2006-06-21 07:29:35 · 4 answers · asked by Stavi 2 in Science & Mathematics ➔ Physics
The timeframe starts from when the boy is at the same height with the man and continues as he falls to the bottom of the pit. The man observes that the frequency of the scream reduces from 842Hz to 820Hz during this timeframe.
2006-06-21 08:56:57 · update #1
a)
(change in frequency)/(recorded frequency) = (Speed of emitter)/(wave speed).
Change in frequency = 22 Hz
Recorded frequency = 820 Hz
Speed of emitter = what you are trying to find.
Wave speed = speed of sound = 340 m/s
(22 / 820) x 340 = 9.12 m/s
b)
The frequency of the echo is (I'm guessing for this one sorry) double the regular frequency, which is 1684 Hz.
c)
The frequency heard by the man is 820 Hz by definition isn't it? Thats the frequency as the boy passes anyway.

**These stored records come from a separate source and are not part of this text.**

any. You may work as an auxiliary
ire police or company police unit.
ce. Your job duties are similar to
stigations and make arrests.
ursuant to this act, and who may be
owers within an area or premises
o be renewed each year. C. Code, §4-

[EDIT] Wait I just realised your whole question makes no sense. Due to the limited info in the question I was assuming you meant it falls to 820 Hz from the emission frequency at the point where the boy passes the man. But why would the frequency fall? The point where the boy passes the man is the point where the frequency experienced by the man is highest.
Oh well I hope my answer helped a bit anyway.
2006-06-21 08:01:54 · answer #1 · answered by Anonymous · 1⤊ 0⤋
As Robert B says, you should try to work it out yourself. However, I suspect the 842 Hz includes the positive doppler shift (nu-zero plus delta-nu) and the 820 Hz includes the negative doppler shift (nu-zero plus delta-nu). Just as a train approaching has its frequency suddenly change from high frequency to low, the boy falling past the man would have the same instantaneous effect as his velocity toward the man suddenly changed to a velocity away from the man.
2006-06-21 20:26:59 · answer #2 · answered by volume_watcher 3 · 0⤊ 0⤋
a) isn't terminal velocity always the same, like 33 ft/sec^2 ore something like that? I might be wrong?
b) the kid is going to die. He doesn't care about the frequency
c)842-820 Hz, as you said. Depends on his position.
2006-06-21 14:33:57 · answer #3 · answered by Schmorgen 6 · 0⤊ 0⤋
http://en.wikipedia.org/wiki/Doppler_effect
I did this over thirty years ago as a Radar Engineer which at that time used Doppler
Now you can work it out like I had to
2006-06-21 14:36:09 · answer #4 · answered by Robert B 4 · 0⤊ 0⤋